Here is a little something I have tried to save my chains from breaking. On my Stack-It-Ball bot (see Other Contests), I use a rolling Pringles can to “capture” racquetballs. Sometimes, things jam up a bit and stop the Pringles can roller. When it stops, the motor breaks the chain.
My cheesy solution? I dismantled the motor clutch and with a Dremel grinding/cutting disk, cut of a chunk off the spring. After several tries, I now have a motor clutch that readily “pops” under moderate torques and saves the chain from breaking. This was a very quick fix since changing sproket sizes and motor speed would take too long.
Anyway, it was a noteworthy experiment, and may prove quite useful for sensitive torque applications.

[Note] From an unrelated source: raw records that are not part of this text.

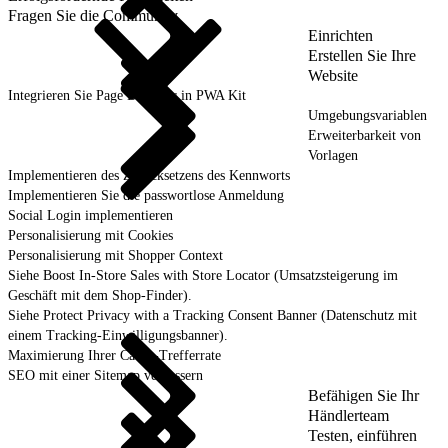
Fragen Sie die Community
Einrichten
Erstellen Sie Ihre
Website
Integrieren Sie Page Designer in PWA Kit
Umgebungsvariablen
Erweiterbarkeit von
Vorlagen
Implementieren des Zurücksetzens des Kennworts
Implementieren Sie die passwortlose Anmeldung
Social Login implementieren
Personalisierung mit Cookies
Personalisierung mit Shopper Context
Siehe Boost In-Store Sales with Store Locator (Umsatzsteigerung im
Geschäft mit dem Shop-Finder).
Siehe Protect Privacy with a Tracking Consent Banner (Datenschutz mit
einem Tracking-Einwilligungsbanner).
Maximierung Ihrer Cache-Trefferrate
SEO mit einer Sitemap verbessern
Befähigen Sie Ihr
Händlerteam
Testen, einführen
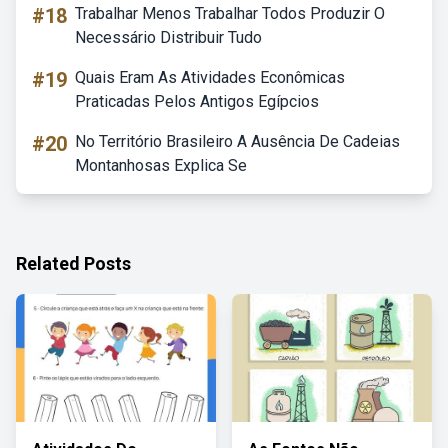
#18
Trabalhar Menos Trabalhar Todos Produzir O
Necessário Distribuir Tudo
#19
Quais Eram As Atividades Econômicas
Praticadas Pelos Antigos Egípcios
#20
No Território Brasileiro A Ausência De Cadeias
Montanhosas Explica Se
Related Posts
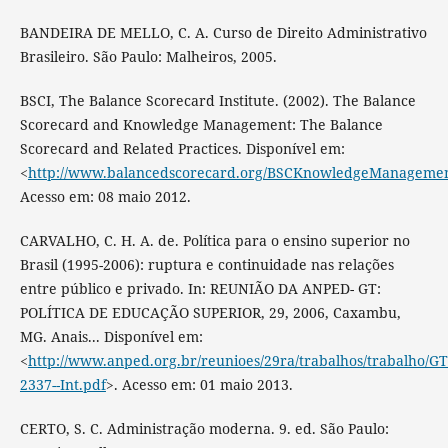
BANDEIRA DE MELLO, C. A. Curso de Direito Administrativo
Brasileiro. São Paulo: Malheiros, 2005.
BSCI, The Balance Scorecard Institute. (2002). The Balance
Scorecard and Knowledge Management: The Balance
Scorecard and Related Practices. Disponível em:
<
http://www.balancedscorecard.org/BSCKnowledgeManagement/
Acesso em: 08 maio 2012.
CARVALHO, C. H. A. de. Política para o ensino superior no
Brasil (1995-2006): ruptura e continuidade nas relações
entre público e privado. In: REUNIÃO DA ANPED- GT:
POLÍTICA DE EDUCAÇÃO SUPERIOR, 29, 2006, Caxambu,
MG. Anais... Disponível em:
<
http://www.anped.org.br/reunioes/29ra/trabalhos/trabalho/GT
2337--Int.pdf
>. Acesso em: 01 maio 2013.
CERTO, S. C. Administração moderna. 9. ed. São Paulo:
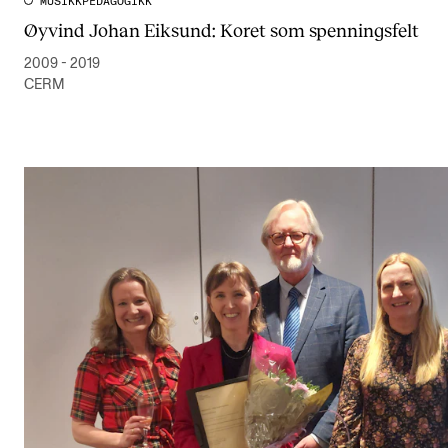
MUSIKKPEDAGOGIKK
Øyvind Johan Eiksund: Koret som spenningsfelt
2009 - 2019
CERM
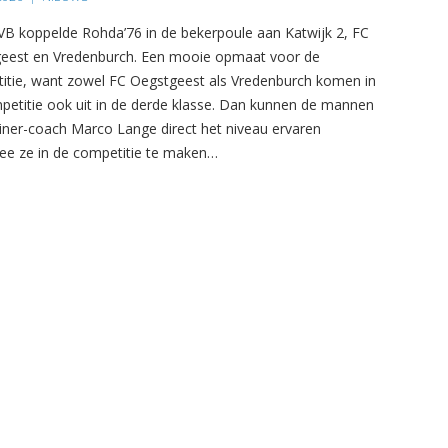
B koppelde Rohda’76 in de bekerpoule aan Katwijk 2, FC
eest en Vredenburch. Een mooie opmaat voor de
itie, want zowel FC Oegstgeest als Vredenburch komen in
petitie ook uit in de derde klasse. Dan kunnen de mannen
ainer-coach Marco Lange direct het niveau ervaren
e ze in de competitie te maken…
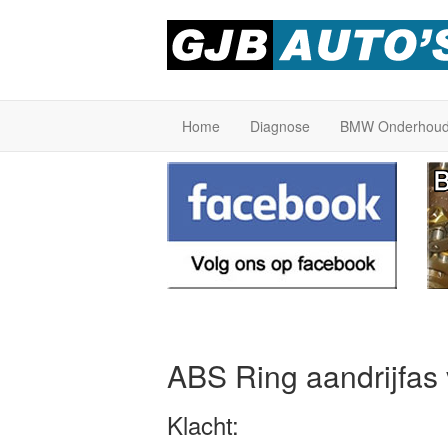
Home
Diagnose
BMW Onderhou
ABS Ring aandrijfas
Klacht:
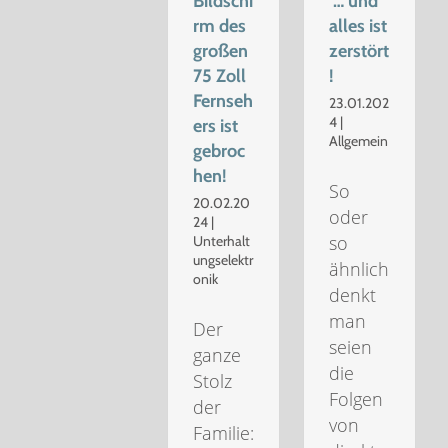
Bildschi
… und
rm des
alles ist
großen
zerstört
75 Zoll
!
Fernseh
23.01.202
4
|
ers ist
Allgemein
gebroc
hen!
So
20.02.20
oder
24
|
so
Unterhalt
ungselektr
ähnlich
onik
denkt
man
Der
seien
ganze
die
Stolz
Folgen
der
von
Familie:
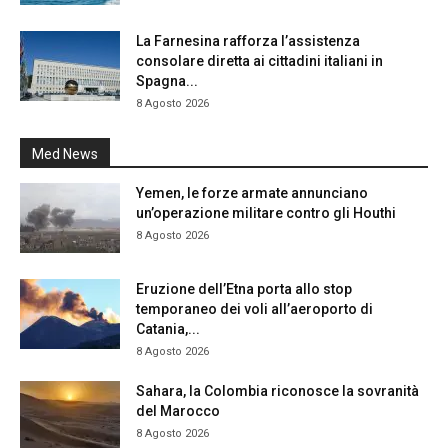
La Farnesina rafforza l’assistenza
consolare diretta ai cittadini italiani in
Spagna...
8 Agosto 2026
Med News
Yemen, le forze armate annunciano
un’operazione militare contro gli Houthi
8 Agosto 2026
Eruzione dell’Etna porta allo stop
temporaneo dei voli all’aeroporto di
Catania,...
8 Agosto 2026
Sahara, la Colombia riconosce la sovranità
del Marocco
8 Agosto 2026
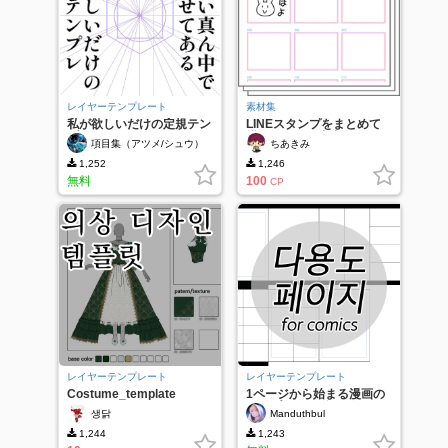
レイヤーテンプレート
素材集
私が欲しいだけの定規テン
LINEスタンプをまとめて
プレート
描けて一気に出力できる！
項目集（アツメ/シュウ）
ちあきみ
テンプレ＆アクションのセ
ット
1,252
1,246
無料
100
CP
レイヤーテンプレート
レイヤーテンプレート
Costume_template
1ページから始まる漫画の
テンプレート(多目的)
생닭
Manduthbul
1,244
1,243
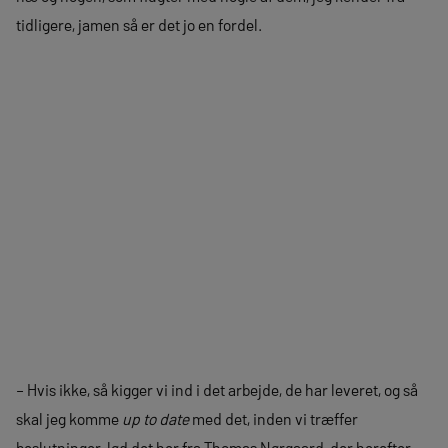
tidligere, jamen så er det jo en fordel.
– Hvis ikke, så kigger vi ind i det arbejde, de har leveret, og så
skal jeg komme
up to date
med det, inden vi træffer
beslutninger, lød det her fra Thomas Nørgaard, der herefter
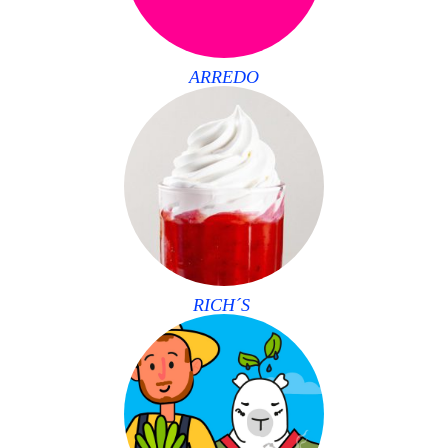
ARREDO
RICH´S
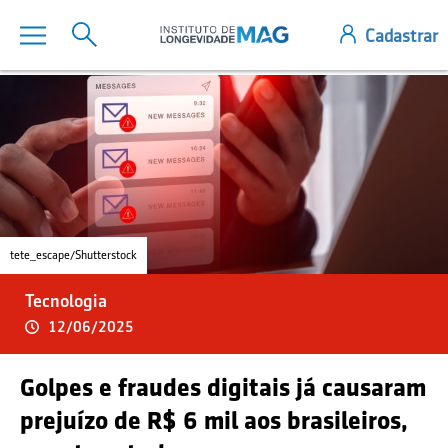
tete_escape/Shutterstock
Tecnologia
12/06/2025
Golpes e fraudes digitais já causaram
prejuízo de R$ 6 mil aos brasileiros,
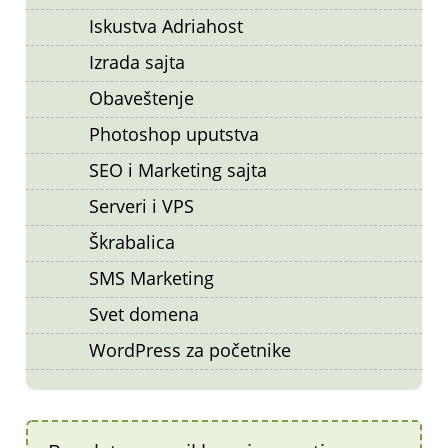
Iskustva Adriahost
Izrada sajta
Obaveštenje
Photoshop uputstva
SEO i Marketing sajta
Serveri i VPS
Škrabalica
SMS Marketing
Svet domena
WordPress za početnike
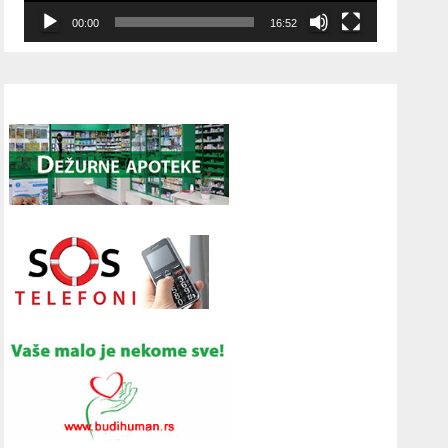
00:00
16:52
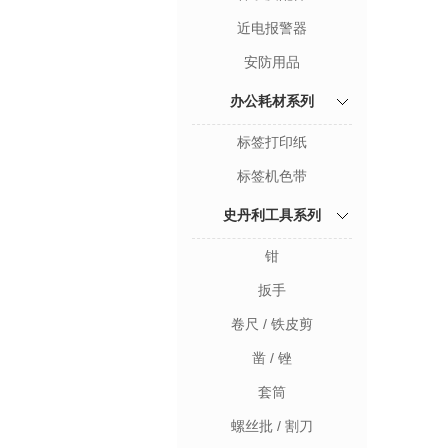
近电报警器
安防用品
办公耗材系列
标签打印纸
标签机色带
史丹利工具系列
钳
扳手
卷尺 / 铁皮剪
凿 / 锉
套筒
螺丝批 / 割刀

One note is that the clutch design doesn’t lend itself well to light torque applications. The slip plates (and spring) appear to have been designed for 10 pound inches or so. Getting down to 2 or 3 pound inches took me a couple of tries. The spring now barely pushes on the slip plates. The consistency of when the clutch slips leaves something to be desired.
they wont chang the color from green, if you hadn’t noticed the parts are color courdinated. green is motion, blue is power, red is sensors, yellow is transmitter, orange is programming, and gray is struncture. so by looking at just the color of a part you know what it does.